Some 56,329 people have now registered with Registro General de Interdicciones de Acceso al Juego (RGIAJ), which was set up by the country’s gambling regulator Dirección General de Ordenación del Juego (DGOJ) in 2015. That figure is up by 12.02% – 6,042 registrations – compared to last year.

Andalusia, which is Spain’s most populous region, accounts for 24.5% of self-exclusions, growing by 7.1% new registrations in 2020 to 13,811. The area around capital city Madrid was second at 17.0%, growing by 13.1% to 9,591.

The region with the greatest growth in registrations through 2020 was the Balearic Islands autonomous community, which saw a 56.9% increase to 1,183.

The figures follow Spain’s Ministry for Consumer Affairs setting out its priorities to further tighten gambling regulations in the coming year.

This will see the regulator enforce advertising restrictions implemented late in 2020, as well as changes to regulatory fees for licensees.
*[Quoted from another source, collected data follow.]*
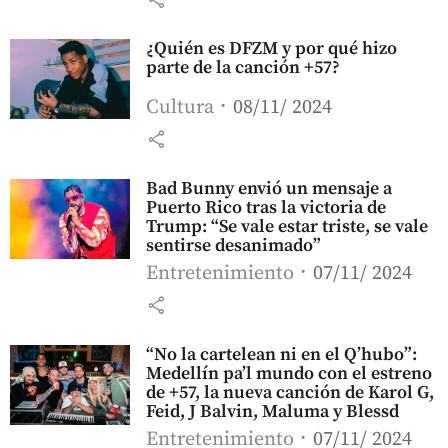
¿Quién es DFZM y por qué hizo
parte de la canción +57?
Cultura
08/11/ 2024
share
Bad Bunny envió un mensaje a
Puerto Rico tras la victoria de
Trump: “Se vale estar triste, se vale
sentirse desanimado”
Entretenimiento
07/11/ 2024
share
“No la cartelean ni en el Q’hubo”:
Medellín pa’l mundo con el estreno
de +57, la nueva canción de Karol G,
Feid, J Balvin, Maluma y Blessd
Entretenimiento
07/11/ 2024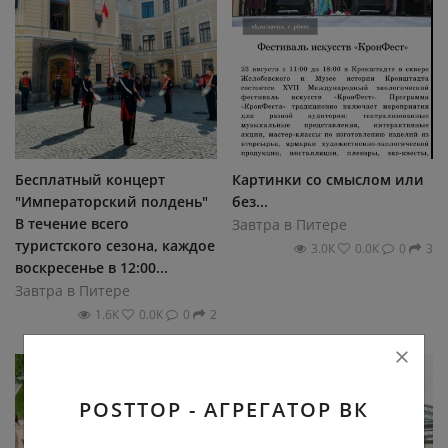
Бесплатный концерт
Картинки со смыслом или
"Императорский полдень"
без...
В течение всего
Завтра в Питере
туристского сезона, каждое
3.0К
0.0К
0
3
воскресенье в 12:00...
Завтра в Питере
1.6К
0.0К
0
2
POSTTOP - АГРЕГАТОР ВК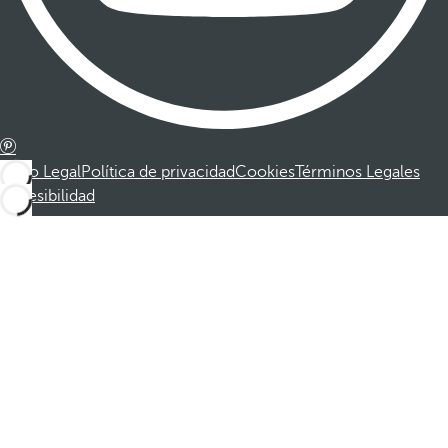
Aviso Legal
Política de privacidad
Cookies
Términos Legales
Accesibilidad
The RGIAJ currently only shows the data of people who exclude themselves from online gambling at state level and there is no connection – with the exception of the Castilla-La Mancha region – with the records of the Comunidades Autónomas (CCAA) on land-based gambling.

In practice, it means that a person who has registered with the Ministry of Consumer Affairs cannot access online gambling portals, which are under state jurisdiction. They can, however, access physical gambling establishments, which are autonomous, unless their regulations prevent it.
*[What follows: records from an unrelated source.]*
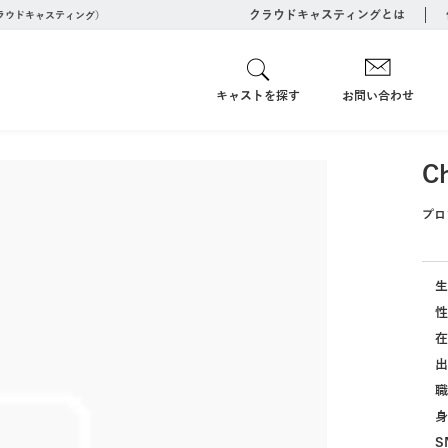
クラウドキャスティングとは
クラウドキャスティング）
キャストを探す
お問い合わせ
C
プロ
生
性
在
出
職
身
S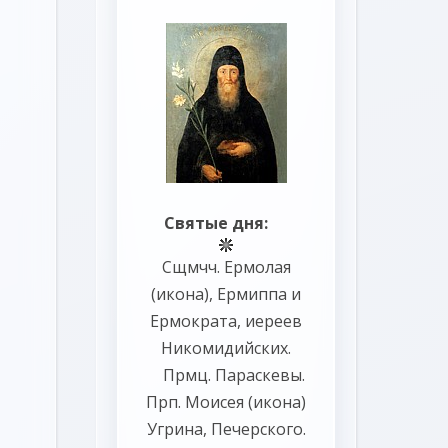
Святые дня:
Сщмчч.
Ермолая
(
икона
),
Ермиппа
и
Ермократа
, иереев
Никомидийских.
Прмц.
Параскевы
.
Прп.
Моисея
(
икона
)
Угрина, Печерского.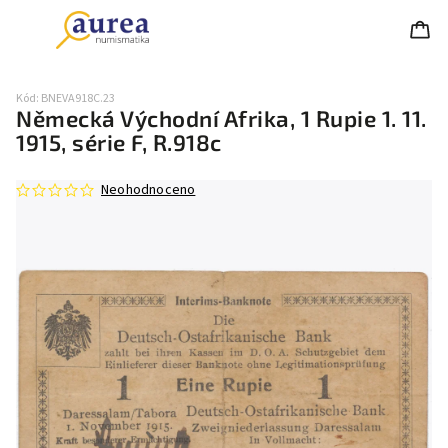
Kód:
BNEVA918C.23
Německá Východní Afrika, 1 Rupie 1. 11.
1915, série F, R.918c
Neohodnoceno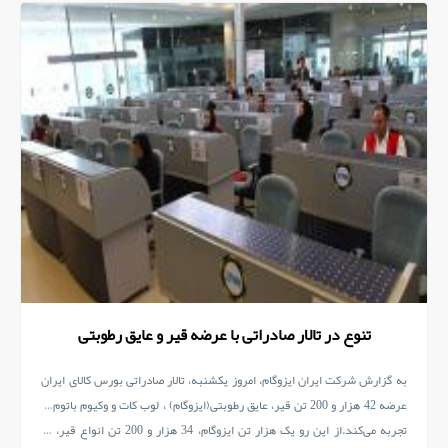
تنوع در تالار صادراتی با عرضه قیر و عایق رطوبتی
به گزارش شرکت ایران ایزوگام، امروز یکشنبه، تالار صادراتی بورس کالای ایران
عرضه 42 هزار و 200 تن قیر، عایق رطوبتی(ایزوگام) ، لوب کات و وکیوم باتوم را
تجربه می‌کند.از این رو یک هزار تن ایزوگام، 34 هزار و 200 تن انواع قیر، دو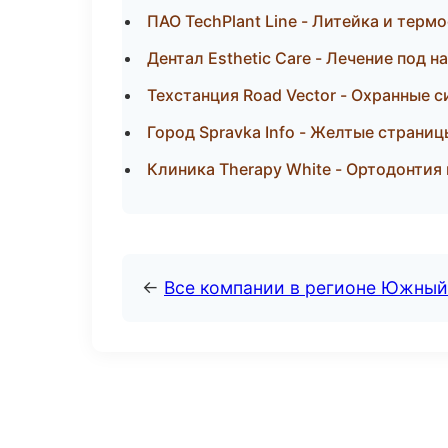
ПАО TechPlant Line - Литейка и тер
Дентал Esthetic Care - Лечение под 
Техстанция Road Vector - Охранные 
Город Spravka Info - Желтые страни
Клиника Therapy White - Ортодонтия
←
Все компании в регионе Южный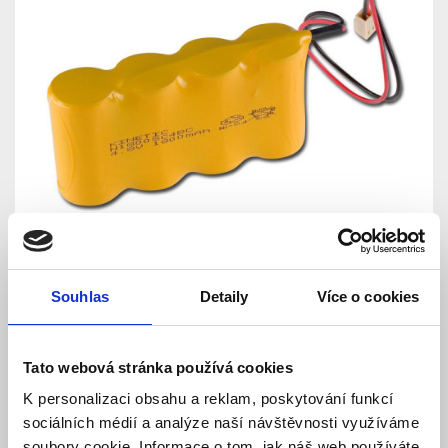
Souhlas
Detaily
Více o cookies
BAT-4V8 Zálohovací
Tato webová stránka používá cookies
akupack (baterie) -
K personalizaci obsahu a reklam, poskytování funkcí
sociálních médií a analýze naší návštěvnosti využíváme
Jablotron
soubory cookie. Informace o tom, jak náš web používáte,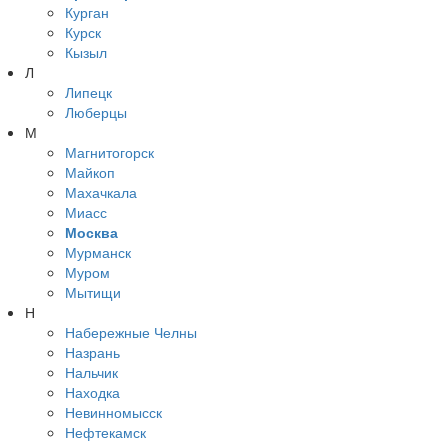
Курган
Курск
Кызыл
Л
Липецк
Люберцы
М
Магнитогорск
Майкоп
Махачкала
Миасс
Москва
Мурманск
Муром
Мытищи
Н
Набережные Челны
Назрань
Нальчик
Находка
Невинномысск
Нефтекамск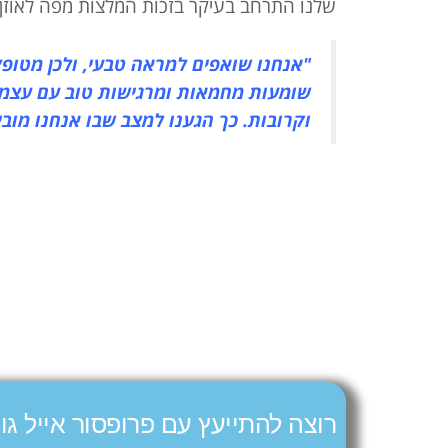
שלנו התרחב בעיקר בזכות המלצות מפה לאוזן.
"אנחנו שואפים למראה טבעי, ולכן מטופל
שומעות מחמאות ומרגישות טוב עם עצמן.
וקרובות. כך הגענו למצב שבו אנחנו מוב
רוצה להתייעץ עם פרופסור אייל גו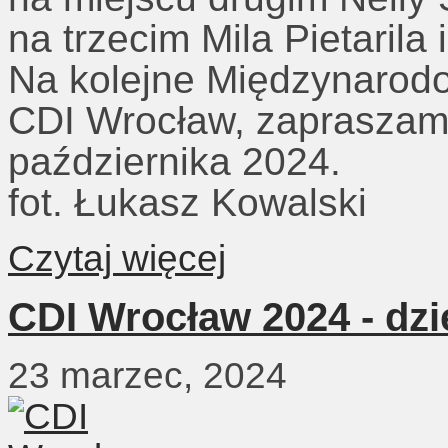
na trzecim Mila Pietarila
Na kolejne Międzynarod
CDI Wrocław, zapraszam
października 2024.
fot. Łukasz Kowalski
Czytaj więcej
CDI Wrocław 2024 - dzi
23 marzec, 2024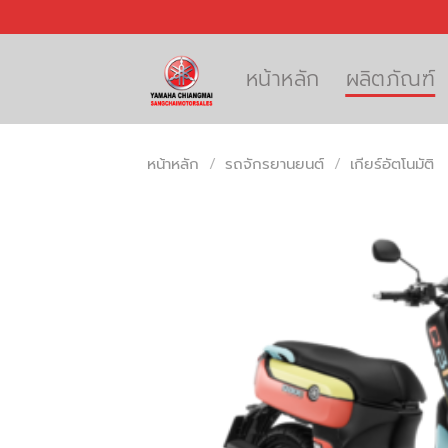
Skip
to
content
หน้าหลัก
ผลิตภัณฑ์
หน้าหลัก
/
รถจักรยานยนต์
/
เกียร์อัตโนมัติ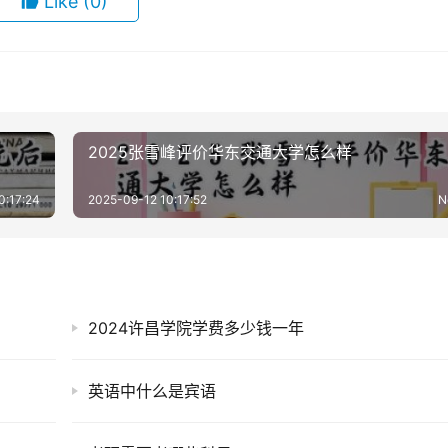
Like
(0)
2025张雪峰评价华东交通大学怎么样
0:17:24
2025-09-12 10:17:52
N
2024许昌学院学费多少钱一年
英语中什么是宾语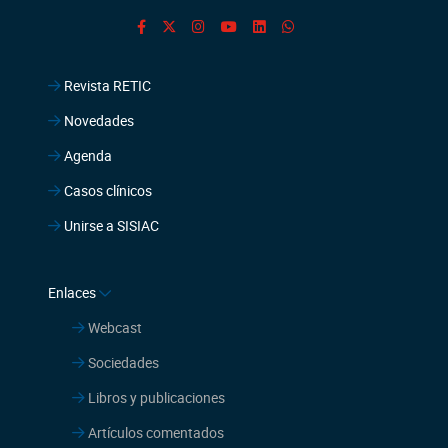
Agenda
Casos clínicos
Unirse a SISIAC
Enlaces
Webcast
Sociedades
Libros y publicaciones
Artículos comentados
Comentarios literarios
Grupos de trabajo
Guías de consensos
Sitios de interés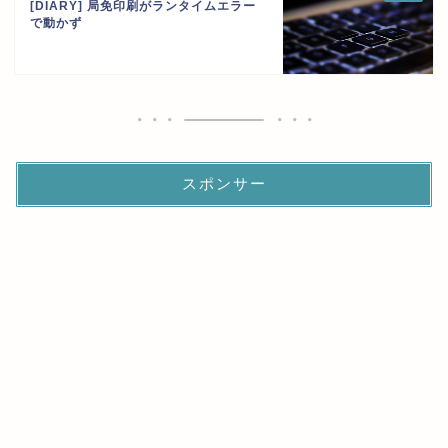
[DIARY] 局免印刷がランタイムエラー
で動かず
スポンサー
Similarly, a person who has registered in the registry of their autonomous community cannot access a gambling establishment in their region, but they can do so in another.

Central government, the CCAA and the autonomous cities of Ceuta and Melilla are moving towards greater coordination of problem gambling policies.

Last September, the central and regional governments reached an agreement to interconnect the exclusion registers.

At the time, the measure was welcomed by online gaming association JDigital, which said it represents “an important advance in player protection”. It also pointed out that its members – which comprise more than 80% of licensed igaming operators in the country – had long been calling for the most.

“We are also making ourselves available to the government to share our skills and experience gained from operating in this industry to define and implement the mechanisms that can protect users in the most efficient way,” it said.